Phenobarbital selectively modulates the glucagon-stimulated activity of adenylate cyclase by depressing the lipid phase separation occurring in the outer half of the bilayer of liver plasma membranes

Abstract

The glucagon-stimulated (coupled) activity of rat liver plasma membrane adenylate cyclase could be selectively modulated by the anionic drug phenobarbital, whereas the fluoride-stimulated (uncoupled) activity remained unaffected. The cationic drug phenobarbital may preferentially interact with the external half of the bilayer, as the negatively charged phospholipids are found at the cytosol-facing side.

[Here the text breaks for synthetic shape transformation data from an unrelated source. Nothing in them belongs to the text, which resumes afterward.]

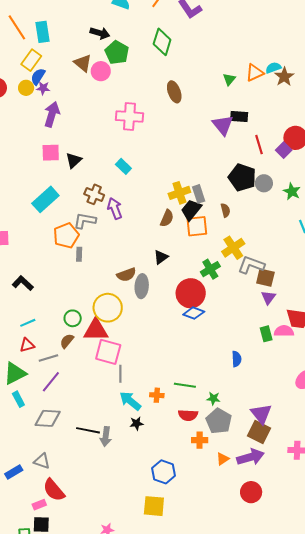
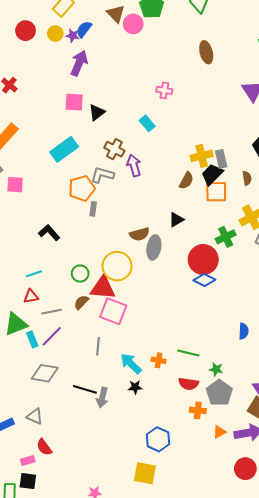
blue semicircle: (38, 77) -> (84, 29), moved
pink cross: (129, 117) -> (164, 90), moved, size x0.6
black L-shape: (23, 283) -> (49, 233), moved
brown semicircle: (67, 341) -> (81, 302), moved
gray line: (120, 374) -> (98, 346), moved
cyan rectangle: (18, 399) -> (32, 339), moved
red semicircle: (54, 490) -> (44, 447), size x0.7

This results in a selective fluidization of the external half of the bilayer, leading to a depression in the high-temperature onset of the lipid phase transition (from 28 to 16.degree. C) occurring there. This was detected both by ESR analysis, using a fatty acid spin probe, and by Arrhenius plots of glucagon-stimulated activity, where the enzyme forms a trans-membrane complex with the receptor and is sensitive to the lipid environment of both halves of the bilayer. In the absence of hormone, adenylate cyclase only senses the lipid environment of the inner (cytosol) half of the bilayer. Thus its fluoride-stimulated activity and Arrhenius plots of this activity remained unaffected by the presence of phenobarbital (less than 12 mM) in the assay. Independent modulation of the fluidity or chemical constituents of each half of the bilayer apparently can selectively affect the receptor-coupled and uncoupled activities of adenylate cycl4se.